The Merimbula boardwalk is one of a small selection of mangrove public boardwalks in New South Wales. It has the distinction of being the most southerly situated of any mangrove boardwalk in Australia, and the highest latitude mangrove boardwalk in the world. The site offers an excellent opportunity to identify the two local mangrove plant species. Each are found elsewhere but the local variants are well worth inspection for their unusual southern Australian characteristics of mostly diminutive size, sturdy structure and relatively small leaves.
In general, the walk offers a fine example of mangrove habitat in a temperate setting. The mangrove species and their associated animals are special to this region of Australia with the River Mangrove, Aegiceras corniculatum, at its highest latitude site in the world. This tidal wetland is special because of the unique circumstances in Australia where this climatic setting elsewhere would be occupied only by salt marsh species. Here the vigorous saltmarsh often compete unusually with the mangrove plants. The shoreline of the estuarine lake is sandy with occasional rocky outcrops. Mangroves and salt marsh plants are found scattered at times densely and reaching 3-4 m in height along the edge, and occasionally in stands to 10 m wide.
The boardwalk and walking track were constructed by the Bega Valley Shire Council and CALM (NSW Department of Conservation and Land Management) in a project called the Merimbula LEAP (Landcare and Environment Action Program) and Greencorps Project funded by the Commonwealth Department of Employment, Education and Training, Some signage information was supplied by the Australian Government Survey Office. All signage was produced and approved by the Sapphire Coast Nature Society, NSW Fisheries, Bega Valley Shire Council, and NSW National Parks & Wildlife Service.
- Distance/length: 1.75 km one way.
- Location: two entrances, each has a carpark at the water’s edge: 1) off Lakewood Drive from Merimbula Drive; 2) on the north west side of the Market Street bridge crossing.
- Walking Time: 60-90 mins.
- Address: Merimbula 2548 NSW, Australia.
- Directions: Follow directions using Merimbula street map to Market Street or Lakewood Drive.
PLANTS AND ANIMALS YOU MIGHT SEE
MangrovesRiver Mangrove (Aegiceras corniculatum)
Grey Mangrove (Avicennia marina var. australasica)
SaltmarshSamphire (Sarcocornia sp.)
Strapweed (Posidonia australis)
Eelgrass (Zostera marina)
Paddleweed (Halophila ovalis)
BirdsPied Oyster Catcher (Haematopus ostralegus)
Eastern Curlew (Numenlus madagascariensis)
Invertebrates in the mudOyster farms border the waters edge walk (Saccostrea commercialis)
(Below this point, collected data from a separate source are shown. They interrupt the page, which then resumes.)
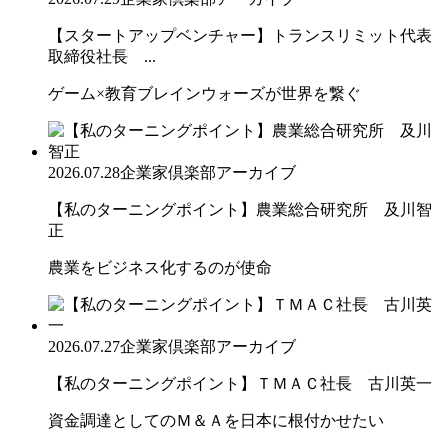
【スタートアップベンチャー】トランスリミット代表
取締役社長 ...
ゲーム×教育ブレインウォーズが世界を繋ぐ
2026.07.28
企業家倶楽部アーカイブ
【私のターニングポイント】農業総合研究所 及川智
正
農業をビジネス化するのが使命
2026.07.27
企業家倶楽部アーカイブ
【私のターニングポイント】ＴＭＡＣ社長 古川英一
資金調達としてのＭ＆Ａを日本に根付かせたい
Ark Cockle (Anadara trapezia)
Soldier Crabs (Mictyris platycheles)
Blue Swimmer Crab (Portunas pelagicus)
Blue ringed Octopus (Hapalochaena sp.)
Big-bellied Seahorse (Hippocampus abdominalis)
Invertebrates in the vegetationButterflies, spiders
Rare/ Endangered Biota
WaterlifeWhiting (Sillago ciliata)
Common Stingray (Trygonoptera testacea)
Yellowfin Bream (Acanthopagus australis)
plus a semi-resident seal is often seen under the bridge.
Norm Duke, The University of Queensland, Centre for Marine Studies, plus Colin & Rujee Duke, Marcia Jones (6 Aug 2006)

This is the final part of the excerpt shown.